The state allocated $ 25 million of the surplus for brownfield cleanup, and $ 14 million of beneficiaries were announced Thursday. The money for brownfield cleanup has historically come from US Environmental Protection Agency funds or, in some limited cases, municipal budgets, but this brownfield funding is the first time the state has used its own money, officials said Thursday.

“This presents a unique opportunity to tackle long-standing challenges and finally deliver on the promise of increasing economic equity from region to region and bringing growth to all regions of the state,” not just in Chittenden County, ”Scott said in an announcement of the recipients, which also include two sites in Burlington and one site in St. Albans.

Springfield Regional Development Corp. acquired the abandoned bankrupt Jones-Lamson property for $ 165,000.

The factory, the oldest section of which dated from 1907, was “the mother of the three great” Springfield machine tool companies, along with Fellows Gear Shaper Co. and Bryant Grinder. It closed in 1986.
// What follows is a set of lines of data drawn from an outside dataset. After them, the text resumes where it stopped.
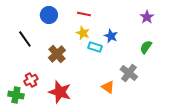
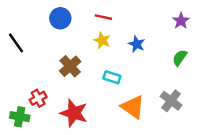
black line: (25, 39) -> (16, 43), moved
cyan rectangle: (95, 47) -> (112, 77), moved
gray cross: (129, 73) -> (171, 101), moved
orange triangle: (108, 87) -> (133, 107), size x1.5

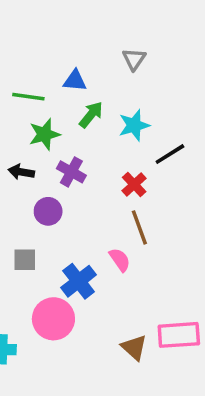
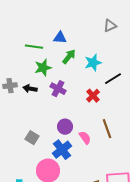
gray triangle: (134, 59) -> (110, 26), moved, turned 32
purple circle: (48, 211) -> (65, 127), moved
brown line: (139, 227) -> (107, 129), moved
gray square: (25, 260) -> (32, 138), turned 32

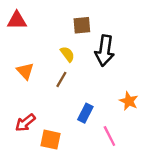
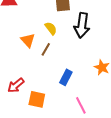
orange triangle: (25, 71) -> (28, 40), moved
pink line: (109, 136) -> (81, 105), moved

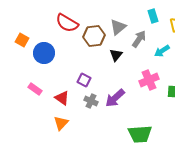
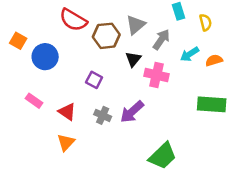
purple square: (84, 80) -> (94, 80), moved
pink cross: (149, 80) -> (156, 75), moved, turned 36
green trapezoid: (140, 134) -> (163, 156), turned -40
Over the years, nearly $ 2.5 million, including $ 1.2 million from the EPA, has already been spent on assessments and preliminary clean-up of the site, which is contaminated with a host of industrial chemicals. toxic, including polychlorinated biphenyls (PCB), trichlorethylene (TCE), and a light liquid in a non-aqueous phase.
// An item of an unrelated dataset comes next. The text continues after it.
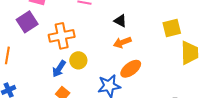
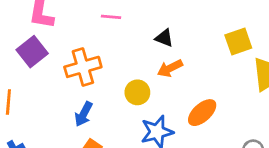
yellow circle: (78, 60) -> (137, 92), moved
orange ellipse: (131, 69) -> (202, 113), moved

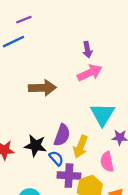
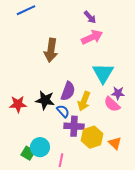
purple arrow: (87, 50) -> (90, 17), turned -32
brown arrow: (42, 88) -> (51, 50), turned 100
pink semicircle: (107, 162) -> (112, 104), moved, turned -36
State funding of $ 3.7 million will go to the Mount Ascutney Regional Commission, which contracts with Costello Dismantling of West Wareham, Massachusetts, to demolish and clean up the site. Flint said he expects work to start in a few weeks and last until at least early fall.

Although the building has been an unoccupied envelope for 35 years – the roof has collapsed in places and it is considered very dangerous to enter – Springfield Regional Development Corp. property taxes to the city.

Flint said two parts of the building would remain: approximately 10,000 square feet facing Bridge Street which was the factory’s front office, and the rear which houses LBL Fabrications and was the last section of the huge factory to be built. .

As to the type of business that could one day occupy the redeveloped site, Flint declined to elaborate, but described plans to return the site to its business roots.

“It will not be residential, and the use will be something that creates jobs and has a positive economic impact,” he said. “It won’t be a warehouse with two people working there or minimum wage jobs.”

But Flint argues that the site, next to the Black River and less than 3 miles from Interstate 91, should attract interested parties because it is “located near the freeway exit with a four-way access road. lanes, full water and sewer, one of the fastest internet systems in the country and it’s on level ground which is hard to find here.